What the task asks |
Print all the data that follows exactly, images excluded.

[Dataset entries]
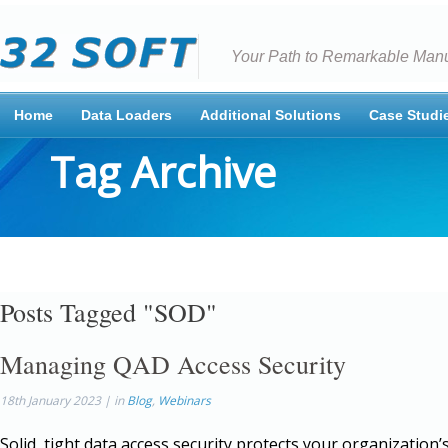
Your Path to Remarkable Manu
Home
Data Loaders
Additional Solutions
Case Studi
Tag Archive
Posts Tagged "SOD"
Managing QAD Access Security
18th January 2023 | in
Blog
,
Webinars
Solid, tight data access security protects your organization’s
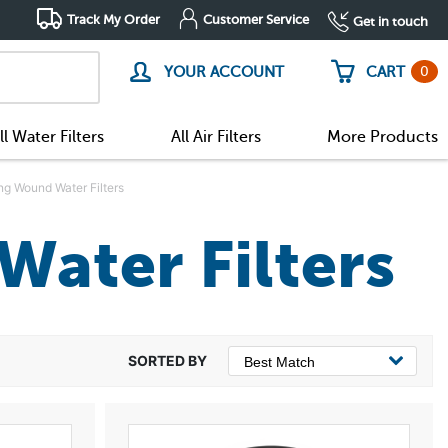
Track My Order
Customer Service
Get in touch
0
YOUR ACCOUNT
CART
ll Water Filters
All Air Filters
More Products
ing Wound Water Filters
Water Filters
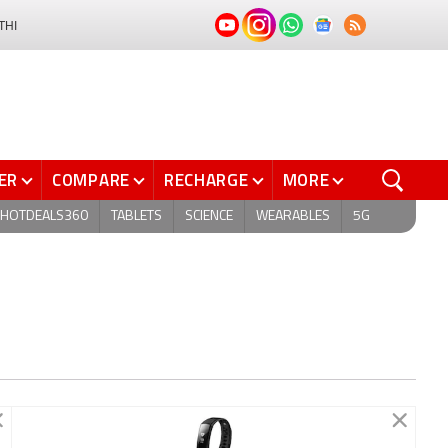
THI
ER
COMPARE
RECHARGE
MORE
HOTDEALS360
TABLETS
SCIENCE
WEARABLES
5G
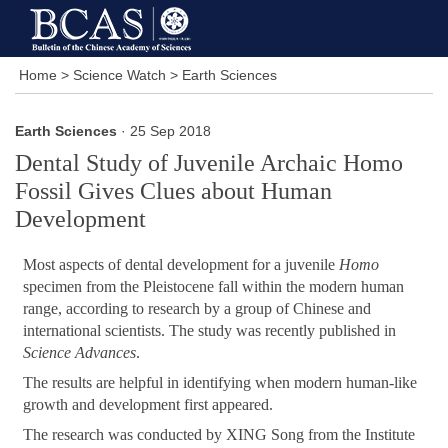
Home
>
Science Watch
>
Earth Sciences
Earth Sciences
· 25 Sep 2018
Dental Study of Juvenile Archaic Homo
Fossil Gives Clues about Human
Development
Most aspects of dental development for a juvenile
Homo
specimen from the Pleistocene fall within the modern human
range, according to research by a group of Chinese and
international scientists. The study was recently published in
Science Advances
.
The results are helpful in identifying when modern human-like
growth and development first appeared.
The research was conducted by XING Song from the Institute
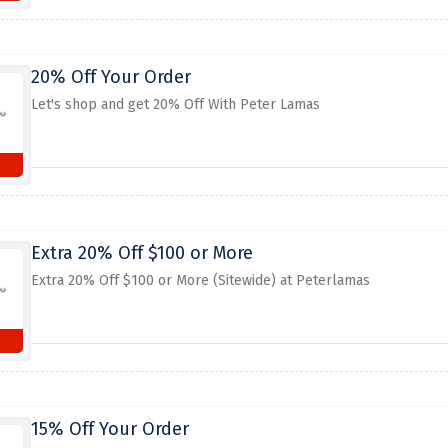
20% Off Your Order
Let's shop and get 20% Off With Peter Lamas
Extra 20% Off $100 or More
Extra 20% Off $100 or More (Sitewide) at Peterlamas
15% Off Your Order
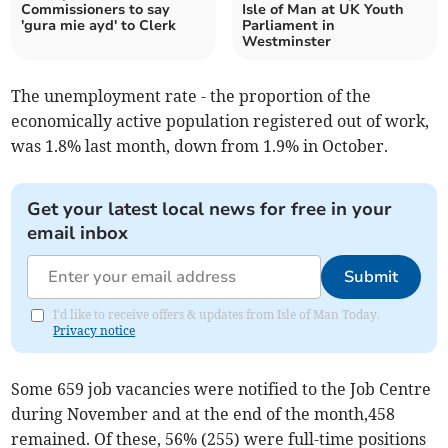
Commissioners to say
Isle of Man at UK Youth
'gura mie ayd' to Clerk
Parliament in
Westminster
The unemployment rate - the proportion of the
economically active population registered out of work,
was 1.8% last month, down from 1.9% in October.
Get your latest local news for free in your
email inbox
Submit
I'd like to receive offers & updates from Isle of Man Today.
Privacy notice
Some 659 job vacancies were notified to the Job Centre
during November and at the end of the month,458
remained. Of these, 56% (255) were full-time positions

The completed task |
Your Path to Remarkable Manu
Home
Data Loaders
Additional Solutions
Case Studi
Tag Archive
Posts Tagged "SOD"
Managing QAD Access Security
18th January 2023 | in
Blog
,
Webinars
Solid, tight data access security protects your organization’s
Track My Order
Customer Service
Get in touch
0
YOUR ACCOUNT
CART
ll Water Filters
All Air Filters
More Products
ing Wound Water Filters
Water Filters
THI
ER
COMPARE
RECHARGE
MORE
HOTDEALS360
TABLETS
SCIENCE
WEARABLES
5G
Home
>
Science Watch
>
Earth Sciences
Earth Sciences
· 25 Sep 2018
Dental Study of Juvenile Archaic Homo
Fossil Gives Clues about Human
Development
Most aspects of dental development for a juvenile
Homo
specimen from the Pleistocene fall within the modern human
range, according to research by a group of Chinese and
international scientists. The study was recently published in
Science Advances
.
The results are helpful in identifying when modern human-like
growth and development first appeared.
The research was conducted by XING Song from the Institute
20% Off Your Order
Let's shop and get 20% Off With Peter Lamas
Extra 20% Off $100 or More
Extra 20% Off $100 or More (Sitewide) at Peterlamas
15% Off Your Order
Commissioners to say
Isle of Man at UK Youth
'gura mie ayd' to Clerk
Parliament in
Westminster
The unemployment rate - the proportion of the
economically active population registered out of work,
was 1.8% last month, down from 1.9% in October.
Get your latest local news for free in your
email inbox
Submit
I'd like to receive offers & updates from Isle of Man Today.
Privacy notice
Some 659 job vacancies were notified to the Job Centre
during November and at the end of the month,458
remained. Of these, 56% (255) were full-time positions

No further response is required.